* About this exercise: Every entry, start to finish, should be printed verbatim without pictures.
• • • • • • •
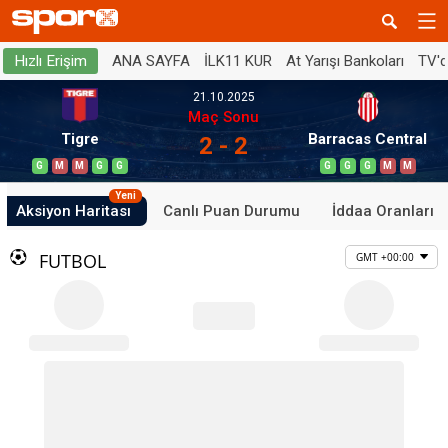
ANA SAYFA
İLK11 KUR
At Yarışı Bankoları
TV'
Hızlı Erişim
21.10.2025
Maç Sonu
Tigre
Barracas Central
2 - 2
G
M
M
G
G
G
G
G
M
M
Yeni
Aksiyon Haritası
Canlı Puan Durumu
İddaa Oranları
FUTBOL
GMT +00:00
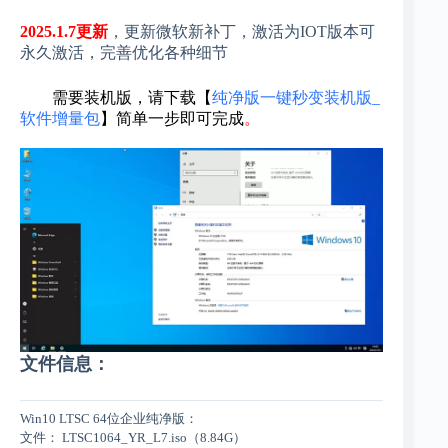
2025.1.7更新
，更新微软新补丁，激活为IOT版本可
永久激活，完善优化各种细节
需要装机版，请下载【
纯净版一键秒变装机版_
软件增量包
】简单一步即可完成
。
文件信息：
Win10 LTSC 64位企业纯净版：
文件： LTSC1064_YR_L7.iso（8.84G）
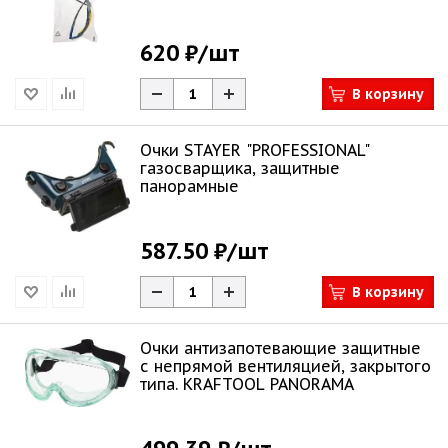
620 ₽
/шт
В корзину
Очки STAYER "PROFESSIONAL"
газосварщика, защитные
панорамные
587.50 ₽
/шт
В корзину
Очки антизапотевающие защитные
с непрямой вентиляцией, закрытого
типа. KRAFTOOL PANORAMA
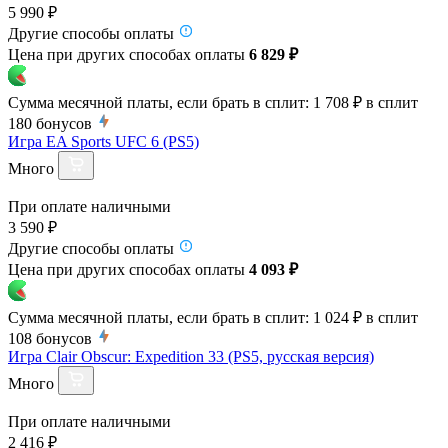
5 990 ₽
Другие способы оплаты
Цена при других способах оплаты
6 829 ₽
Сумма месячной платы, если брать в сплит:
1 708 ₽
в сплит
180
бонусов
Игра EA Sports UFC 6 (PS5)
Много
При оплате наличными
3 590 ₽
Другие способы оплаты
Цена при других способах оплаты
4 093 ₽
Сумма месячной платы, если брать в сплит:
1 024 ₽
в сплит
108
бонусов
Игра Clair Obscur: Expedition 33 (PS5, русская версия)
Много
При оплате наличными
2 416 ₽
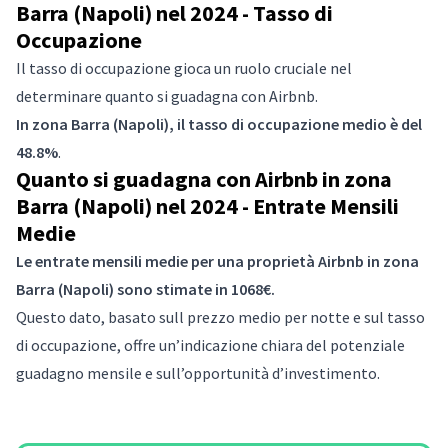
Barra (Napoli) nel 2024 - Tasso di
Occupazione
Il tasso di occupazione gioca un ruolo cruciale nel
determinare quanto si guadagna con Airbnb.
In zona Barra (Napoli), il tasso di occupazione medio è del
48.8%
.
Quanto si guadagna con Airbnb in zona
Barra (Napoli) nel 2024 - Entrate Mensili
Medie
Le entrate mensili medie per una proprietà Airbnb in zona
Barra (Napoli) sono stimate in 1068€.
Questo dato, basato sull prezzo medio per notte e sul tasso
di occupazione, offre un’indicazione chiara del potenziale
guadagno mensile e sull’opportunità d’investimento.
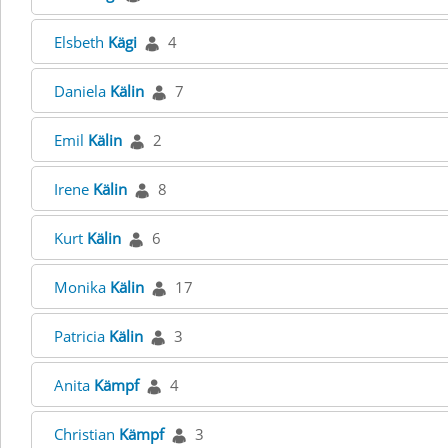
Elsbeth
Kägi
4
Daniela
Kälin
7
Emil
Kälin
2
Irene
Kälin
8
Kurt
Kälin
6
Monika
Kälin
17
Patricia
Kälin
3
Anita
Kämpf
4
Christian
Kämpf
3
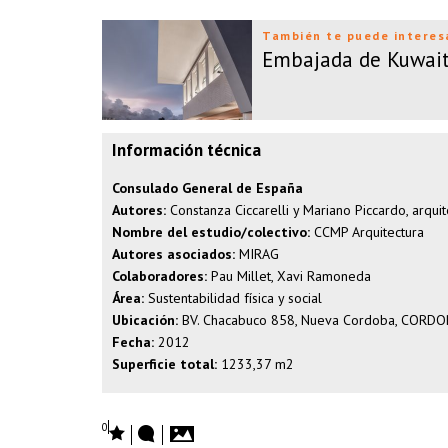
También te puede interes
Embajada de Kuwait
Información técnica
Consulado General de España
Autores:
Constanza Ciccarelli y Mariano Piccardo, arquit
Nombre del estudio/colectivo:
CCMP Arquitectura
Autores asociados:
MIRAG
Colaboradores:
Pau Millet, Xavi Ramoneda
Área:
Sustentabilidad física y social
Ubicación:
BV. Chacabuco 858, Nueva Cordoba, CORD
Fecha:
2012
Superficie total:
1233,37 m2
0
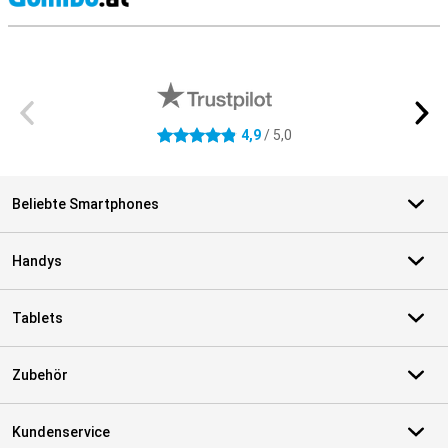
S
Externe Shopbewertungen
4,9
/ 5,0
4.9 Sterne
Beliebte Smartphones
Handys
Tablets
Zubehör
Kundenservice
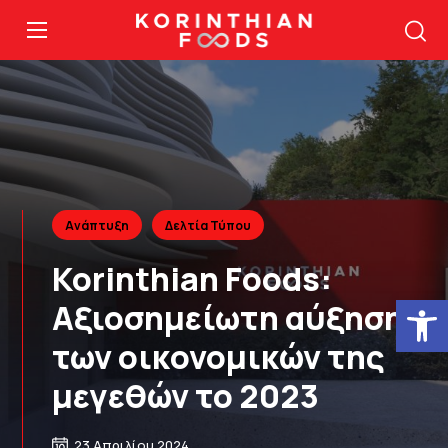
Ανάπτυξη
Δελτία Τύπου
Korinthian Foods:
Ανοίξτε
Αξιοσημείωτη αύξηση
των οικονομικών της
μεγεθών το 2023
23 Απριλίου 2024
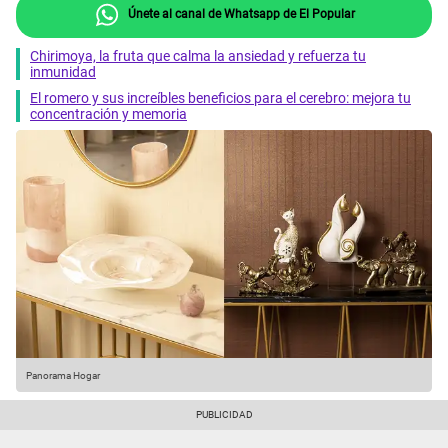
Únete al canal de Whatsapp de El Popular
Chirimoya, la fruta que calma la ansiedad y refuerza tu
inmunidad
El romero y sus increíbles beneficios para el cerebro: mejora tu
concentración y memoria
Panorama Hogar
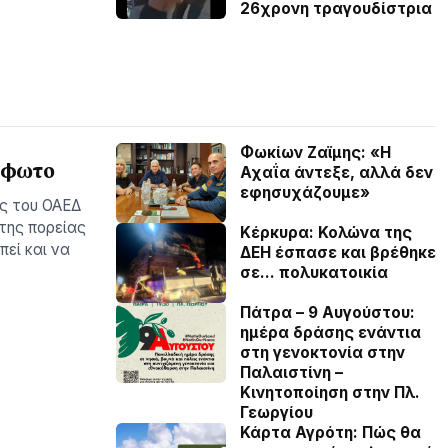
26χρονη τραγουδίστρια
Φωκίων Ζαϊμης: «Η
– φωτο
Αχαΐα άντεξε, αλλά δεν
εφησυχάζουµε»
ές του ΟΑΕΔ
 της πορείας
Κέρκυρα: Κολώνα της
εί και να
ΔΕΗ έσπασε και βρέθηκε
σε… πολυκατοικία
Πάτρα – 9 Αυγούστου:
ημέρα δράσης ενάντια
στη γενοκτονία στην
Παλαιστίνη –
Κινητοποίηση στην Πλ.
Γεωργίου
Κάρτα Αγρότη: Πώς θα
• • • • • • •
* Task response:
ANA SAYFA
İLK11 KUR
At Yarışı Bankoları
TV'
Hızlı Erişim
21.10.2025
Maç Sonu
Tigre
Barracas Central
2 - 2
G
M
M
G
G
G
G
G
M
M
Yeni
Aksiyon Haritası
Canlı Puan Durumu
İddaa Oranları
FUTBOL
GMT +00:00
2025.1.7更新
，更新微软新补丁，激活为IOT版本可
永久激活，完善优化各种细节
需要装机版，请下载【
纯净版一键秒变装机版_
软件增量包
】简单一步即可完成
。
文件信息：
Win10 LTSC 64位企业纯净版：
文件： LTSC1064_YR_L7.iso（8.84G）
620 ₽
/шт
В корзину
Очки STAYER "PROFESSIONAL"
газосварщика, защитные
панорамные
587.50 ₽
/шт
В корзину
Очки антизапотевающие защитные
с непрямой вентиляцией, закрытого
типа. KRAFTOOL PANORAMA
5 990 ₽
Другие способы оплаты
Цена при других способах оплаты
6 829 ₽
Сумма месячной платы, если брать в сплит:
1 708 ₽
в сплит
180
бонусов
Игра EA Sports UFC 6 (PS5)
Много
При оплате наличными
3 590 ₽
Другие способы оплаты
Цена при других способах оплаты
4 093 ₽
Сумма месячной платы, если брать в сплит:
1 024 ₽
в сплит
108
бонусов
Игра Clair Obscur: Expedition 33 (PS5, русская версия)
Много
При оплате наличными
2 416 ₽
Barra (Napoli) nel 2024 - Tasso di
Occupazione
Il tasso di occupazione gioca un ruolo cruciale nel
determinare quanto si guadagna con Airbnb.
In zona Barra (Napoli), il tasso di occupazione medio è del
48.8%
.
Quanto si guadagna con Airbnb in zona
Barra (Napoli) nel 2024 - Entrate Mensili
Medie
Le entrate mensili medie per una proprietà Airbnb in zona
Barra (Napoli) sono stimate in 1068€.
Questo dato, basato sull prezzo medio per notte e sul tasso
di occupazione, offre un’indicazione chiara del potenziale
guadagno mensile e sull’opportunità d’investimento.
Elsbeth
Kägi
4
Daniela
Kälin
7
Emil
Kälin
2
Irene
Kälin
8
Kurt
Kälin
6
Monika
Kälin
17
Patricia
Kälin
3
Anita
Kämpf
4
Christian
Kämpf
3
También te puede interes
Embajada de Kuwait
Información técnica
Consulado General de España
Autores:
Constanza Ciccarelli y Mariano Piccardo, arquit
Nombre del estudio/colectivo:
CCMP Arquitectura
Autores asociados:
MIRAG
Colaboradores:
Pau Millet, Xavi Ramoneda
Área:
Sustentabilidad física y social
Ubicación:
BV. Chacabuco 858, Nueva Cordoba, CORD
Fecha:
2012
Superficie total:
1233,37 m2
0
S
Externe Shopbewertungen
4,9
/ 5,0
4.9 Sterne
Beliebte Smartphones
Handys
Tablets
Zubehör
Kundenservice
Ανάπτυξη
Δελτία Τύπου
Korinthian Foods:
Ανοίξτε
Αξιοσημείωτη αύξηση
των οικονομικών της
μεγεθών το 2023
23 Απριλίου 2024
Únete al canal de Whatsapp de El Popular
Chirimoya, la fruta que calma la ansiedad y refuerza tu
inmunidad
El romero y sus increíbles beneficios para el cerebro: mejora tu
concentración y memoria
Panorama Hogar
26χρονη τραγουδίστρια
Φωκίων Ζαϊμης: «Η
– φωτο
Αχαΐα άντεξε, αλλά δεν
εφησυχάζουµε»
ές του ΟΑΕΔ
 της πορείας
Κέρκυρα: Κολώνα της
εί και να
ΔΕΗ έσπασε και βρέθηκε
σε… πολυκατοικία
Πάτρα – 9 Αυγούστου:
ημέρα δράσης ενάντια
στη γενοκτονία στην
Παλαιστίνη –
Κινητοποίηση στην Πλ.
Γεωργίου
Κάρτα Αγρότη: Πώς θα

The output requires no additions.